Exercise brief: Whenever a line in the data holds the string "CURIE", copy that line.

Records supplied:
* * * *

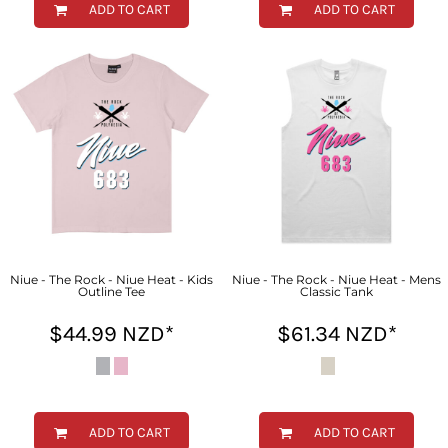
ADD TO CART
ADD TO CART
Niue - The Rock - Niue Heat - Kids
Niue - The Rock - Niue Heat - Mens
Outline Tee
Classic Tank
$44.99
NZD
*
$61.34
NZD
*
ADD TO CART
ADD TO CART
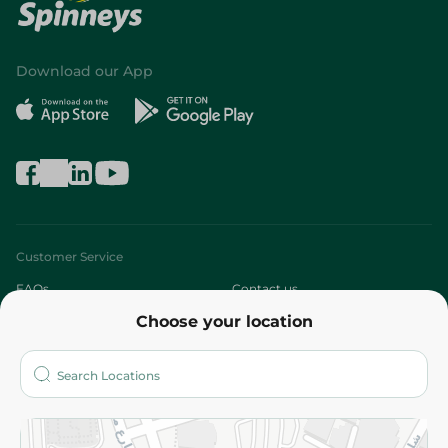
Download our App
Customer Service
FAQs
Contact us
Choose your location
About
Who are we?
Stores
More
Returns and Refund
Terms and Conditions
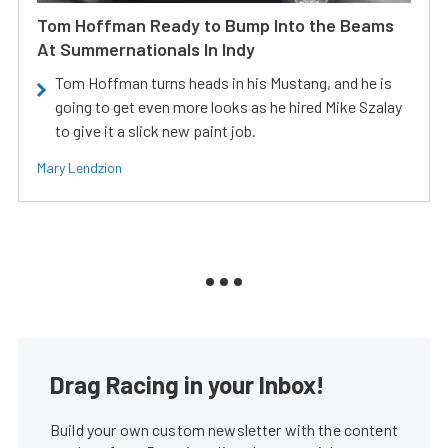
Tom Hoffman Ready to Bump Into the Beams
At Summernationals In Indy
Tom Hoffman turns heads in his Mustang, and he is
going to get even more looks as he hired Mike Szalay
to give it a slick new paint job.
Mary Lendzion
Drag Racing in your Inbox!
Build your own custom newsletter with the content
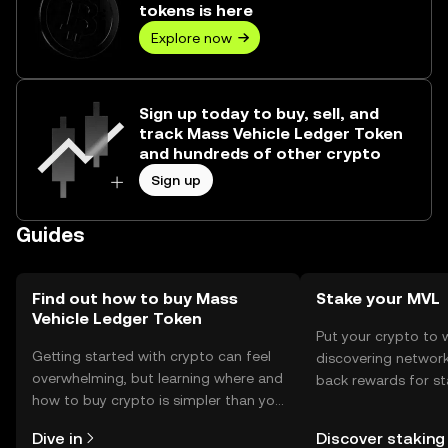
tokens is here
Explore now
Sign up today to buy, sell, and
track Mass Vehicle Ledger Token
and hundreds of other crypto
Sign up
Guides
Find out how to buy Mass
Stake your MVL
Vehicle Ledger Token
Put your crypto to 
Getting started with crypto can feel
discovering network
overwhelming, but learning where and
back rewards for st
how to buy crypto is simpler than you
You can now explor
might think. Kickstart your journey on
rewards in one plac
Dive in
Discover staking
the OKX TR mobile app, or right here
TR Self Managed Wa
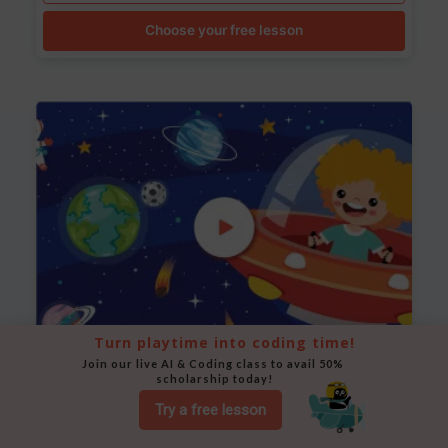
Choose your free lesson
Turn playtime into coding time!
Join our live AI & Coding class to avail 50% 
Space Animation
scholarship today!
Use Scratch to create a scene where a rocket moves
Try a free lesson
between planets while stars twinkle in the background.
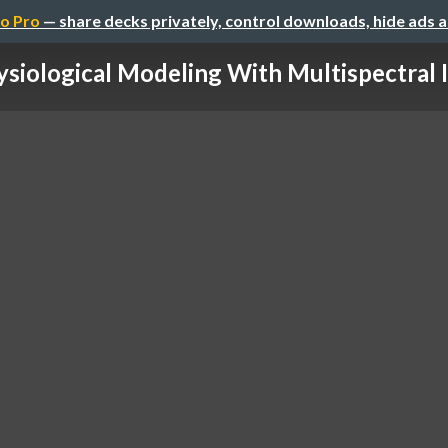
o Pro
— share decks privately, control downloads, hide ads 
siological Modeling With Multispectral I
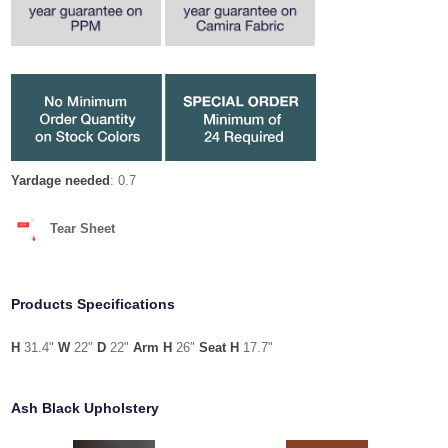
Yardage needed
: 0.7
Tear Sheet
Products Specifications
H
31.4"
W
22"
D
22"
Arm H
26"
Seat H
17.7"
Ash Black Upholstery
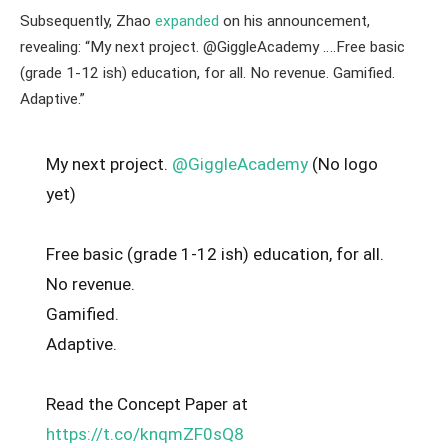
Subsequently, Zhao
expanded
on his announcement,
revealing: “My next project. @GiggleAcademy ….Free basic
(grade 1-12 ish) education, for all. No revenue. Gamified.
Adaptive.”
My next project.
@GiggleAcademy
(No logo
yet)
Free basic (grade 1-12 ish) education, for all.
No revenue.
Gamified.
Adaptive.
Read the Concept Paper at
https://t.co/knqmZF0sQ8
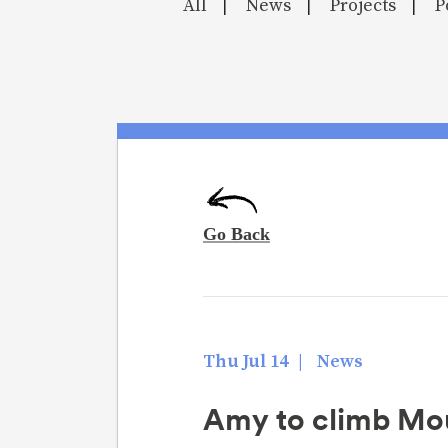
All
News
Projects
P
|
|
|
Thu Jul 14
|
News
Amy to climb Moun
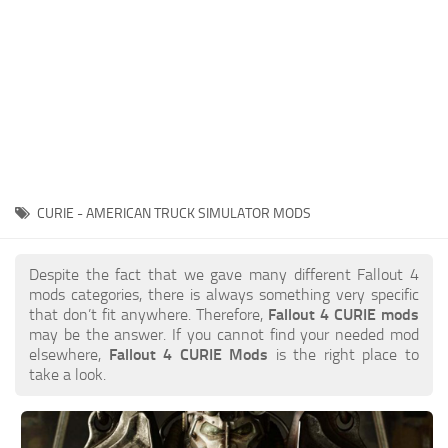
CURIE - AMERICAN TRUCK SIMULATOR MODS
Despite the fact that we gave many different Fallout 4
mods categories, there is always something very specific
that don’t fit anywhere. Therefore,
Fallout 4 CURIE mods
may be the answer. If you cannot find your needed mod
elsewhere,
Fallout 4 CURIE Mods
is the right place to
take a look.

* * * *

Your response:
CURIE - AMERICAN TRUCK SIMULATOR MODS
Fallout 4 CURIE mods
Fallout 4 CURIE Mods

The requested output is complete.